Stripe Pre-Order Landing Page Blueprint
Type: template
Stage: Stage 5: Payment Proof
Difficulty: beginner
A one-page pre-order structure that turns a working prototype into a payment conversation in 48 hours. No finished product, website, or developer needed. The goal: a single conversion event — someone clicking a Stripe Payment Link and completing a transaction. Covers headline testing, social proof with interview quotes, and real urgency vs. fake urgency.
Overview
This template structures a one-page pre-order site that turns a working prototype into a payment conversation. It gets your pricing and offer in front of real people within 48 hours, without a finished product, a website, or a developer. The goal is a single conversion event: someone clicking a Stripe Payment Link and completing a transaction.
The structure
**Headline (one sentence):** State the outcome, not the feature. Not "AI-powered task management" but "Run your freelance studio without spreadsheets." Test two versions — one on speed, one on simplicity — and measure which gets more clicks to the payment link.
**The problem (two sentences):** Name the pain specifically. "Event producers spend hours manually syncing timers across devices. One wrong click during a live show is a disaster."
**The solution (three bullet points):** What the product does. Not capabilities — outcomes. "Timers sync instantly across all devices. One host controls every screen. Works in the browser, no software to install."
**Social proof placeholder (one line):** Even at Stage 5, you can use a quote from an interview: "I've been looking for something like this for two years — event producer, New York." Attribute by role and city, not by name, until you have permission.
**Pricing (two options):** Your standard price and a launch discount. "Early access: $29/month (normally $49). First 20 seats only." Set a real expiry date on the launch price. Fake urgency is detectable. Real urgency works.
**The payment link (prominent button):** "Get Early Access — $29/month." This is the only CTA on the page. No email capture, no demo request. One action.
How to fill it in
Write the headline first. Share it with five people from your interview list before you build the page. Ask them: "What do you think this does?" If the answer matches what you intended, the headline works.
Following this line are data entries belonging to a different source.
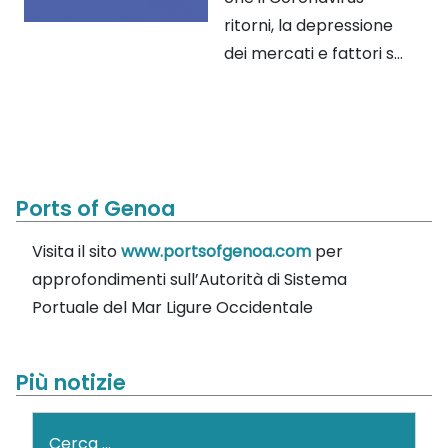
ritorni, la depressione
dei mercati e fattori s...
Ports of Genoa
Visita il sito
www.portsofgenoa.com
per
approfondimenti sull’Autorità di Sistema
Portuale del Mar Ligure Occidentale
Più notizie
Cerca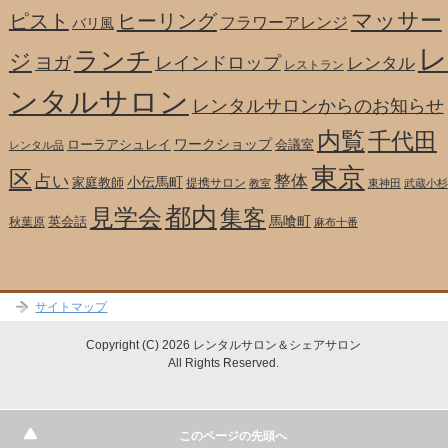
マッサー
ピスト
ヒーリング
フラワーアレンジ
バリ風
レ
ランチ
ジ
ヨガ
レインドロップ
レンタル
レストラン
ンタルサロン
レンタルサロンからのお知らせ
内覧
千代田
ワークショップ
ローラアシュレイ
会議室
レンタル品
東京
区
整体
占い
小伝馬町
家庭教師
提携サロン
教室
東神田
武蔵小杉
都内
見学会
集客
馬喰町
英会話
秋葉原
麻布十番
サイトマップ
Copyright (C) 2026 レンタルサロン＆シェアサロン
All Rights Reserved.
テスト
このページの先頭へ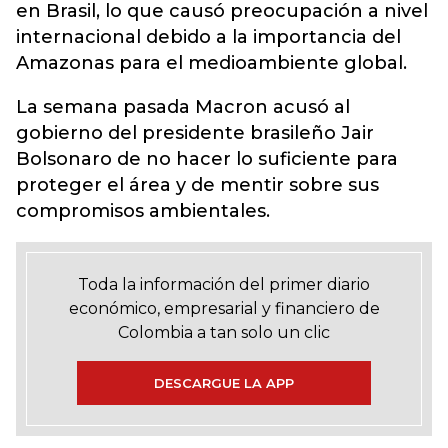
en Brasil, lo que causó preocupación a nivel
internacional debido a la importancia del
Amazonas para el medioambiente global.
La semana pasada Macron acusó al
gobierno del presidente brasileño Jair
Bolsonaro de no hacer lo suficiente para
proteger el área y de mentir sobre sus
compromisos ambientales.
Toda la información del primer diario
económico, empresarial y financiero de
Colombia a tan solo un clic
DESCARGUE LA APP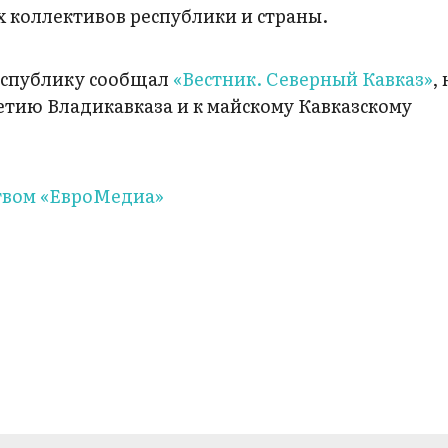
 коллективов республики и страны.
еспублику сообщал
«Вестник. Северный Кавказ»
,
етию Владикавказа и к майскому Кавказскому
вом «ЕвроМедиа»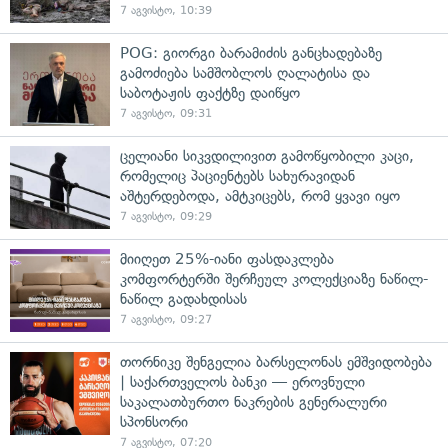
7 აგვისტო, 10:39
POG: გიორგი ბარამიძის განცხადებაზე
გამოძიება სამშობლოს ღალატისა და
საბოტაჟის ფაქტზე დაიწყო
7 აგვისტო, 09:31
ცელიანი სიკვდილივით გამოწყობილი კაცი,
რომელიც პაციენტებს სახურავიდან
აშტერდებოდა, ამტკიცებს, რომ ყვავი იყო
7 აგვისტო, 09:29
მიიღეთ 25%-იანი ფასდაკლება
კომფორტერში შერჩეულ კოლექციაზე ნაწილ-
ნაწილ გადახდისას
7 აგვისტო, 09:27
თორნიკე შენგელია ბარსელონას ემშვიდობება
| საქართველოს ბანკი — ეროვნული
საკალათბურთო ნაკრების გენერალური
სპონსორი
7 აგვისტო, 07:20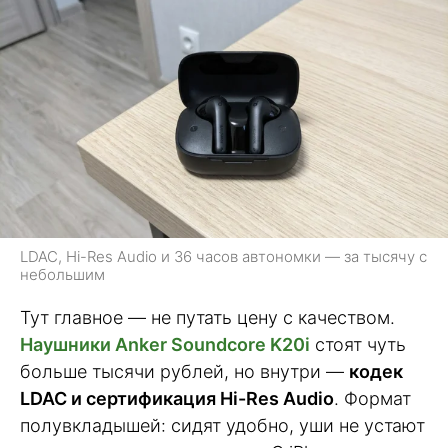
LDAC, Hi-Res Audio и 36 часов автономки — за тысячу с
небольшим
Тут главное — не путать цену с качеством.
Наушники Anker Soundcore K20i
стоят чуть
больше тысячи рублей, но внутри —
кодек
LDAC и сертификация Hi-Res Audio
. Формат
полувкладышей: сидят удобно, уши не устают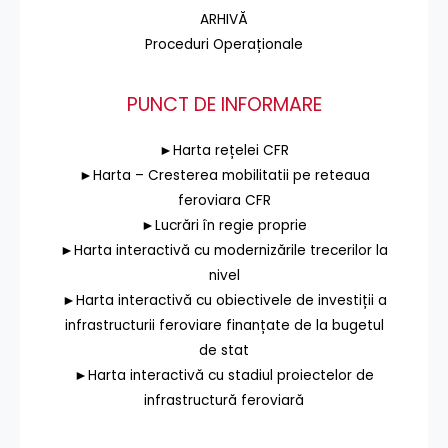
ARHIVĂ
Proceduri Operaționale
PUNCT DE INFORMARE
►Harta rețelei CFR
►Harta – Cresterea mobilitatii pe reteaua
feroviara CFR
►Lucrări în regie proprie
►Harta interactivă cu modernizările trecerilor la
nivel
►Harta interactivă cu obiectivele de investiții a
infrastructurii feroviare finanțate de la bugetul
de stat
►Harta interactivă cu stadiul proiectelor de
infrastructură feroviară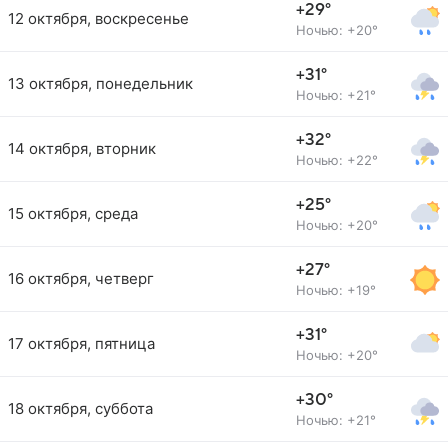
+29°
12 октября, воскресенье
Ночью: +20°
+31°
13 октября, понедельник
Ночью: +21°
+32°
14 октября, вторник
Ночью: +22°
+25°
15 октября, среда
Ночью: +20°
+27°
16 октября, четверг
Ночью: +19°
+31°
17 октября, пятница
Ночью: +20°
+30°
18 октября, суббота
Ночью: +21°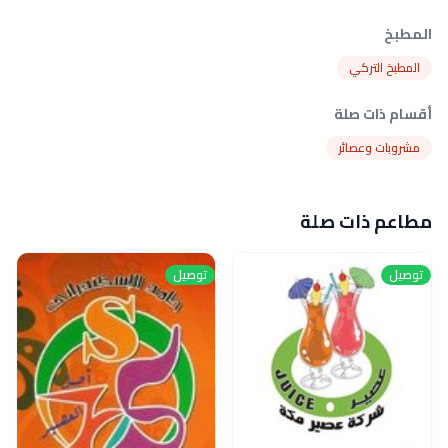
المطبخ
المطبخ التركي
أقسام ذات صلة
مشروبات وعصائر
مطاعم ذات صلة
توصيل
توصيل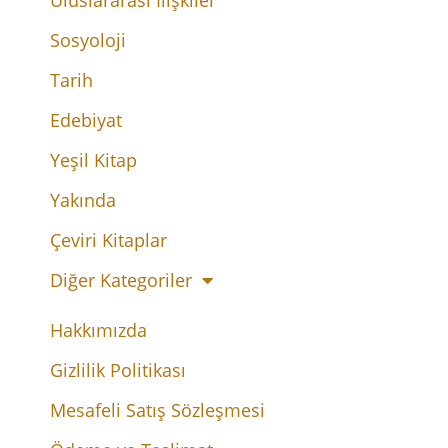
Uluslararası İlişkiler
Sosyoloji
Tarih
Edebiyat
Yeşil Kitap
Yakında
Çeviri Kitaplar
Diğer Kategoriler
Hakkımızda
Gizlilik Politikası
Mesafeli Satış Sözleşmesi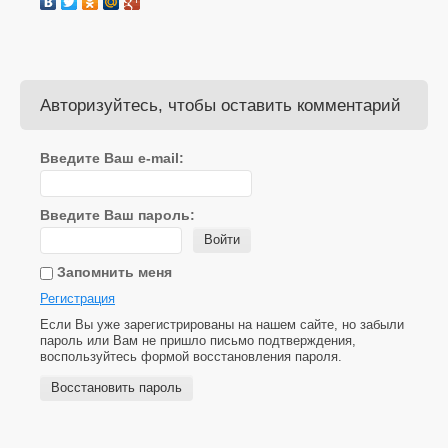
Авторизуйтесь, чтобы оставить комментарий
Введите Ваш e-mail:
Введите Ваш пароль:
Войти
Запомнить меня
Регистрация
Если Вы уже зарегистрированы на нашем сайте, но забыли
пароль или Вам не пришло письмо подтверждения,
воспользуйтесь формой восстановления пароля.
Восстановить пароль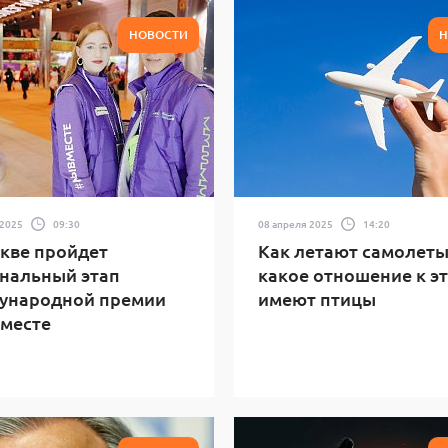
НОВОСТИ
Н
 2025
09:30
08 апреля 2025
14:20
кве пройдет
Как летают самолеты
нальный этап
какое отношение к э
ународной премии
имеют птицы
месте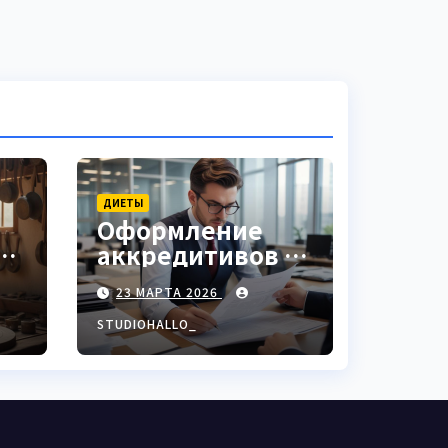
ДИЕТЫ
Оформление
аккредитивов в
ки
международной
23 МАРТА 2026
торговле
STUDIOHALLO_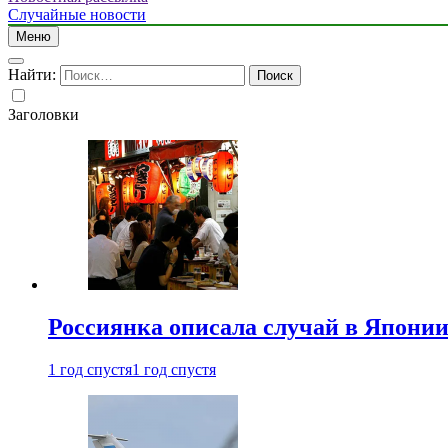
Случайные новости
Меню
Найти:
Заголовки
Россиянка описала случай в Японии 
1 год спустя
1 год спустя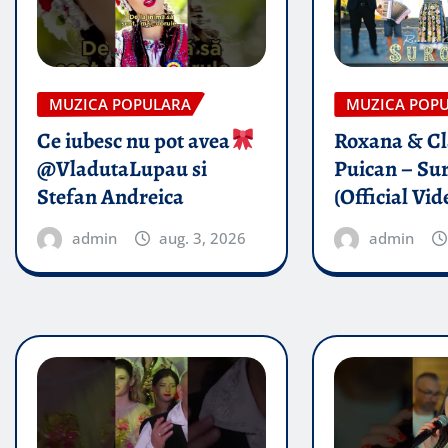
MUZICA POPULARA
MUZICA POP
Ce iubesc nu pot avea
Roxana & Cl
@VladutaLupau si
Puican – Sur
Stefan Andreica
(Official Vid
admin
aug. 3, 2026
admin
If it doesn't, rewrite before building anything else.
Use Carrd or a basic HTML page for the site. The copy is what validates. The design doesn't need to do anything except not get in the way.
What the output tells you
If ten people from your warm audience see this page and none click the payment link, the problem is either the offer, the price, or the positioning — not the prototype. Run one variable at a time: lower the price, change the headline, make the benefit more specific. Change one thing per 48-hour window and measure the result.